Ich weiß meine Idee ist nicht ganz richtig, aber kann mir vielleicht jemand erklären, wie ich es anstatt von meinem Code realisieren könnte?
Ich weiß, dass ich den Treiber (h2) nicht in der GUI aufrufen soll, weil dies ja in das Paket für die Datenbank gehört, aber ich verstehe nicht, wie das mit dem Einlesen eines Textfeldes der GUI und das Speichern dieses eingelesenen Texts in die Datenbank, funktionieren sollte.
Kann mir jemand helfen?
Wäre über jede Hilfe dankbar 


P.S: Mein Post davor gilt nicht mehr (einfach ignorieren  )..Leider kann ich diesen nicht löschen.. :/


----------



## Rawan (8. Jan 2014)

turtle hat gesagt.:


> Hier ganz kurz ein paar Sätze.
> Natürlcih downloaden und squirrel-sql.bat starten
> Dann
> 
> ...




Danke..

Hast du meine Klasse "Database" aber auch in eclipse (oder was auch immer du verwendest) ausgeführt?
Öffnet sich dann von eclipse aus deine Datenbank (also die H2-Konsole) (bei Verwendung meiner Klasse "Database")?
Wird meine Tablle "Student" in der Datenbank bei dir erzeugt (Kannst du sie sehen?)?


----------



## turtle (8. Jan 2014)

> aus Textfelder einlesen möchte und diese dann gleich in die Datenbank speichern möchte


Davon rate ich DRINGEND davon ab.:bloed:

Dieses Problem nennt sich SQL-Injection und bedeutet das ein Benutzer ein Kommando sendet, was böse DInge tut (beispiel "select * from user; drop table user;")
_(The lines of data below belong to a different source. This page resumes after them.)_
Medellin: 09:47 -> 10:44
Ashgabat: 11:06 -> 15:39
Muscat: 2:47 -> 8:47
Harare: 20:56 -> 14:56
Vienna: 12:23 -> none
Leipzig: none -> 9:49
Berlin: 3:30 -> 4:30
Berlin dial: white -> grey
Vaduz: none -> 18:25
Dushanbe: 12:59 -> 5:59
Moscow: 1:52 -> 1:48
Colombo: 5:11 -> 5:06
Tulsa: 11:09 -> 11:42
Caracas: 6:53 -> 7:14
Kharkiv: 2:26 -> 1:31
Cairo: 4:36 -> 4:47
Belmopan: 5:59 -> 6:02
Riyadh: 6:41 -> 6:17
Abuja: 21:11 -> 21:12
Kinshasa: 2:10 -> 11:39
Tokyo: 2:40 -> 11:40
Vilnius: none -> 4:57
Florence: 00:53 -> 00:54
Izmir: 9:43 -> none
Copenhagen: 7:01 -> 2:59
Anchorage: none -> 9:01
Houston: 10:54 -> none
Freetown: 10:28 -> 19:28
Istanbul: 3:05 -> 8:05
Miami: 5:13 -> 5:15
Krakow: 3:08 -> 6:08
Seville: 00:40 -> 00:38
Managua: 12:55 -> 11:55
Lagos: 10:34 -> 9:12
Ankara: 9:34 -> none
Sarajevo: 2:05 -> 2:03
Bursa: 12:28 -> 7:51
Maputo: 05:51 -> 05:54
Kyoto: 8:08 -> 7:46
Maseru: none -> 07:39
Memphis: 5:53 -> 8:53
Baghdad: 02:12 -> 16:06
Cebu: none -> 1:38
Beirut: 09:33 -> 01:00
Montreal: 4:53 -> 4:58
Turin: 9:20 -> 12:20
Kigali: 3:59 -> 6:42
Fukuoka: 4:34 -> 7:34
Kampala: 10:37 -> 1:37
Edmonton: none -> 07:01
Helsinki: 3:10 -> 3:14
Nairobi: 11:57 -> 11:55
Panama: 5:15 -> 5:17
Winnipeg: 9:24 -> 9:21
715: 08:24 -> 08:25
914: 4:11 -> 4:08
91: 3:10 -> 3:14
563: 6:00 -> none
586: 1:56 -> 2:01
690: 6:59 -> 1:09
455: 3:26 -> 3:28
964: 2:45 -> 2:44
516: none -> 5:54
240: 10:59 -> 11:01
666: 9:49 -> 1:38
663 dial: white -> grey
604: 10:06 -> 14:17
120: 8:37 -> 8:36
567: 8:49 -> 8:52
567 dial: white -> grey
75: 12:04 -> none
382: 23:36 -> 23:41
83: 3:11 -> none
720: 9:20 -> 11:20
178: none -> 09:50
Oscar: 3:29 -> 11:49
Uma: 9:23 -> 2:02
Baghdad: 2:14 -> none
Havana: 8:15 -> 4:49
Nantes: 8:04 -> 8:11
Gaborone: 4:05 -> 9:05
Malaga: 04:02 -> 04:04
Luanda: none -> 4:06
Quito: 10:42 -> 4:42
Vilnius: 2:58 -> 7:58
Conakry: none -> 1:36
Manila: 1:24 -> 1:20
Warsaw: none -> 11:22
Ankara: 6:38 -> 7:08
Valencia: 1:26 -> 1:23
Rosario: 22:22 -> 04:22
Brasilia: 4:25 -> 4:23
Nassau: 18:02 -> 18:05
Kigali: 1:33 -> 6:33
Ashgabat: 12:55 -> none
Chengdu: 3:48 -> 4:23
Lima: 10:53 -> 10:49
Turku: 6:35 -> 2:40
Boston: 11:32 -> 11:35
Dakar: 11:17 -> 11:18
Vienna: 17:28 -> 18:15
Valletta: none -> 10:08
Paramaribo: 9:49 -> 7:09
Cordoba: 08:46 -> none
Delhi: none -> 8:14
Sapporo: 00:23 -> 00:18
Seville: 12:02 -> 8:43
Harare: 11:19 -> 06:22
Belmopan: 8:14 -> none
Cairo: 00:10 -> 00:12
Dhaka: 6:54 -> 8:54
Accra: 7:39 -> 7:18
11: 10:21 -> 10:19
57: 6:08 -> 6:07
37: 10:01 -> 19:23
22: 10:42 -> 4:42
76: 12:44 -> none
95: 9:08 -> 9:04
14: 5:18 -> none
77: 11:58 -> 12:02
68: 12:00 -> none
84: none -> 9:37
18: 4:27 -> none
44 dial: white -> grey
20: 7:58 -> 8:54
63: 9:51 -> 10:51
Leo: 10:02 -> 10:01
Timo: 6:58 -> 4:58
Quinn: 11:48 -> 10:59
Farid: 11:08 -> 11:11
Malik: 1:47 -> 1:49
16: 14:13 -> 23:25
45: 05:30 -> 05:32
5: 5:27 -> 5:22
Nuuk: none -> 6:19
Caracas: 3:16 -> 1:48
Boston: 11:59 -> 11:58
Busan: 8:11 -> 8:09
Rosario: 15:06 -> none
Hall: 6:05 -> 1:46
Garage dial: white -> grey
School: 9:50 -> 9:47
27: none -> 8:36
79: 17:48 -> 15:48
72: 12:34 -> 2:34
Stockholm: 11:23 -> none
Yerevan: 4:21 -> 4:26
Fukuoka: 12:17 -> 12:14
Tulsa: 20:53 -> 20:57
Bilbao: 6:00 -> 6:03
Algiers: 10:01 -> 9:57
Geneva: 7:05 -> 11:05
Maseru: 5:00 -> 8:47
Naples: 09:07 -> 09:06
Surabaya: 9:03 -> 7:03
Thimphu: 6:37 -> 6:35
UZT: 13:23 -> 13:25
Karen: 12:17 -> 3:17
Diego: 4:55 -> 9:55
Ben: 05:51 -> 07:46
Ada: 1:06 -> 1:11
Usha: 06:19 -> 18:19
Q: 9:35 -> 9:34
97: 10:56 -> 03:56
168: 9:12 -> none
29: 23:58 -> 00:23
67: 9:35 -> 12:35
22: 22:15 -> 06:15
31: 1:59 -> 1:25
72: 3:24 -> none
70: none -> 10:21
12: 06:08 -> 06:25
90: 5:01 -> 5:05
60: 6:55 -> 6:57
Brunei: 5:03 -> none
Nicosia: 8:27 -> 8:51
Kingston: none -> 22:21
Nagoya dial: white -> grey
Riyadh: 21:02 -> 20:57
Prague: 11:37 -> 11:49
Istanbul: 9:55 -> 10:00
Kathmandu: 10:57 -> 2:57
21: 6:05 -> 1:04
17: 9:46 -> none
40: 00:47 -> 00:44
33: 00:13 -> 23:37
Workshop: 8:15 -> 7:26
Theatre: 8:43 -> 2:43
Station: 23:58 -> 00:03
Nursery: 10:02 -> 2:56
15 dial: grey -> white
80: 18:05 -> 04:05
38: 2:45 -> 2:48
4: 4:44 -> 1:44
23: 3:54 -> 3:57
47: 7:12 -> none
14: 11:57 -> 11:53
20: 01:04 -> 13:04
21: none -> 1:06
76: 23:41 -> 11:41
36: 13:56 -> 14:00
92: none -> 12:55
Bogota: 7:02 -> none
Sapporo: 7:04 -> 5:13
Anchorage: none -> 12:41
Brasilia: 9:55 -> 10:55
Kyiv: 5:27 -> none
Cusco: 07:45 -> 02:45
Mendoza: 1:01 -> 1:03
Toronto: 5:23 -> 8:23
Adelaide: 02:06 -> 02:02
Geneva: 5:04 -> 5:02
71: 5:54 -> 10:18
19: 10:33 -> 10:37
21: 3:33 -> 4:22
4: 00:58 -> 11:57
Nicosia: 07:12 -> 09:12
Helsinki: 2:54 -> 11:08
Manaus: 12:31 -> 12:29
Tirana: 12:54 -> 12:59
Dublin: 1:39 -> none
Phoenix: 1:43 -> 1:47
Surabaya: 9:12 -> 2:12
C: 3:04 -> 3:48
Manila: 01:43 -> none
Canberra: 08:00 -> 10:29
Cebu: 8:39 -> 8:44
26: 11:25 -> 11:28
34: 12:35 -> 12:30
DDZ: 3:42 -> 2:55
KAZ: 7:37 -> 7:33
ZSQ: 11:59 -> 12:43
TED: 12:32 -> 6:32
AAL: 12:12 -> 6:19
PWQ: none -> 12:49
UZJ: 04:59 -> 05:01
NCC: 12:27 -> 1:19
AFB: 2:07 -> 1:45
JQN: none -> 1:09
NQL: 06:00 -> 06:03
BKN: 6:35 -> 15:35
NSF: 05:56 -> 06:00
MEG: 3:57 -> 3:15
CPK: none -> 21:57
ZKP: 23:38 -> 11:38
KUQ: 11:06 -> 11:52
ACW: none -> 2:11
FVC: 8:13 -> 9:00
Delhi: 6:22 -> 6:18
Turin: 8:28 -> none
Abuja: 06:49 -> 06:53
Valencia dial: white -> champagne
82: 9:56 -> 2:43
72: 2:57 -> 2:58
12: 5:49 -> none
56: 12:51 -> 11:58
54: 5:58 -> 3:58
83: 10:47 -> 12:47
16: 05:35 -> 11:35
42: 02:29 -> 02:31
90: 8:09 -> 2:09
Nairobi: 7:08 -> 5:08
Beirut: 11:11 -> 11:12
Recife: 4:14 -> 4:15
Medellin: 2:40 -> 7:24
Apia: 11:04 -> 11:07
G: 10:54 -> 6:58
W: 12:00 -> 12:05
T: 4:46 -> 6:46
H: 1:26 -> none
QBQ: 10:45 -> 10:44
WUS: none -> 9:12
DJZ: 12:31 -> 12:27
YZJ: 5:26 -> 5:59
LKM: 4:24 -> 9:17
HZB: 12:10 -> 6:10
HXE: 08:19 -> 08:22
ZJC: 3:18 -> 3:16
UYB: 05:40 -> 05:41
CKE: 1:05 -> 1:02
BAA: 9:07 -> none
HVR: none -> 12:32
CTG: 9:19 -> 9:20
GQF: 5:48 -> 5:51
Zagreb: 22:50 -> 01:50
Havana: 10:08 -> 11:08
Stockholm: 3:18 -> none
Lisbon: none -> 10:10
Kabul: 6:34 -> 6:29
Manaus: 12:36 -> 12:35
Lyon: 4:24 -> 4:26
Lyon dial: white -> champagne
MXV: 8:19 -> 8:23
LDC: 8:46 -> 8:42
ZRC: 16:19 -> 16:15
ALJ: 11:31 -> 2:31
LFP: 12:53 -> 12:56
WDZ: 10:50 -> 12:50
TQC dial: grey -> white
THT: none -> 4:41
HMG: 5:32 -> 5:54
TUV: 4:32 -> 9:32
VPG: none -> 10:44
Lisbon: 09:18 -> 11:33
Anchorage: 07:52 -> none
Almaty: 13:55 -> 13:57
Dies vermeidet man, indem man in Java Prepared-Statements einsetzt. Praktisch alle machen das so. Einige Hobbyprogrammier basteln sich SQL-Befehl via Strings zusammen. Pfui:shock:


> Benötige ich hierfür SQL-Befehle in der GUI


Ebenfalls rate ich DRINGEND davon ab.:bloed:

Eine GUI sollte nichts mit SQL zu tun haben. Das zeugt von extrem schlechter Trennung von View(GUI) und Backend (Datenbank).


----------



## Rawan (8. Jan 2014)

Ok, danke für deine Meinung 
Aber könntest du mir Schritt für Schritt erklären, wie ich das Einlesen eines Textfeldes und anschließendem Speichern in die Datenbank des eingelesenen Textes sonst realisieren könnte? Geht das Einlesen nicht mit Hilfe von ActionListener (in dem der Scanner dann in der actionPerformed() drin ist..so wie ich es im Beispiel gemacht habe) ?
Am besten an einem Beispiel..Wäre nett...
Vielleicht könntest du mein Textfeld für die Matrikelnummer verwenden und anhand von diesem das komplette Beispiel zeigen?


----------



## turtle (9. Jan 2014)

Nein, ich kann nicht die "ganze" Arbeit für dich tun

Ich kann dir als Hinweis geben, das man Software häufig in 3 Schichten (Layer) aufbaut. Als "oberster" Layer ist hier die GUI zu nennen. Als zweiter Layer ist die Business-Logik. Und der dritte Layer ist Backend, also Datenzugriff mit Datenbank. Normalerweise sollte ein Layer nur mit dem nächst tieferen kommunizieren.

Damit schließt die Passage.